* **Exercise aim**
The job is to find each line of the records below that includes the word "Sergio" and copy it.

--------------------------------------------------

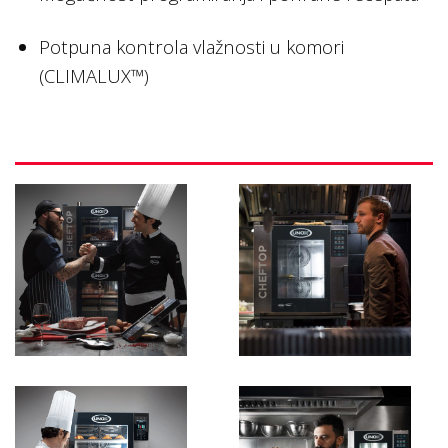
Potpuna kontrola vlažnosti u komori
(CLIMALUX™)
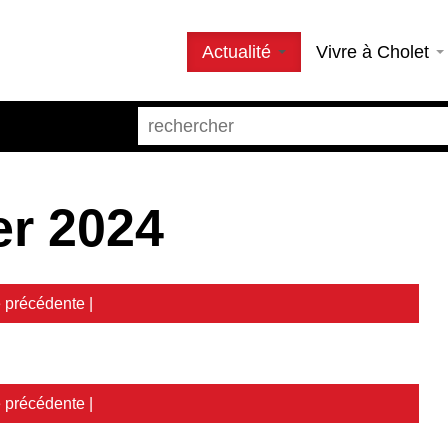
Actualité
Vivre à Cholet
er 2024
 précédente
|
 précédente
|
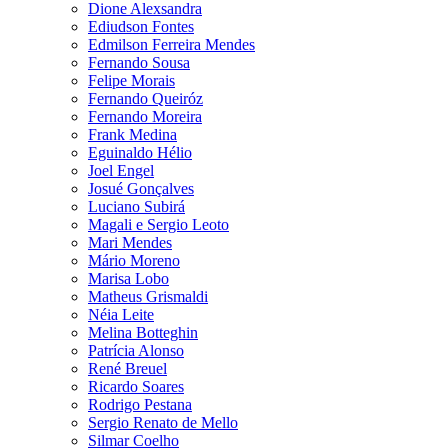
Dione Alexsandra
Ediudson Fontes
Edmilson Ferreira Mendes
Fernando Sousa
Felipe Morais
Fernando Queiróz
Fernando Moreira
Frank Medina
Eguinaldo Hélio
Joel Engel
Josué Gonçalves
Luciano Subirá
Magali e Sergio Leoto
Mari Mendes
Mário Moreno
Marisa Lobo
Matheus Grismaldi
Néia Leite
Melina Botteghin
Patrícia Alonso
René Breuel
Ricardo Soares
Rodrigo Pestana
Sergio Renato de Mello
Silmar Coelho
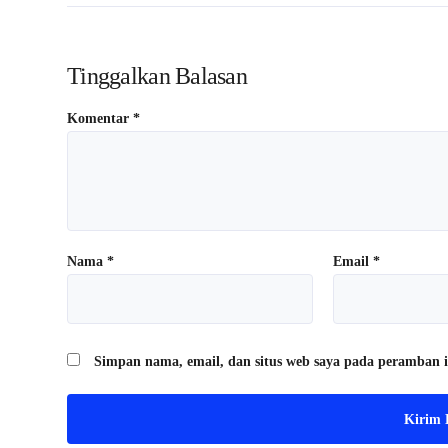
Tinggalkan Balasan
Komentar
*
Nama
*
Email
*
Simpan nama, email, dan situs web saya pada peramban i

--------------------------------------------------

* **Solution to the problem**
Magali e Sergio Leoto
Sergio Renato de Mello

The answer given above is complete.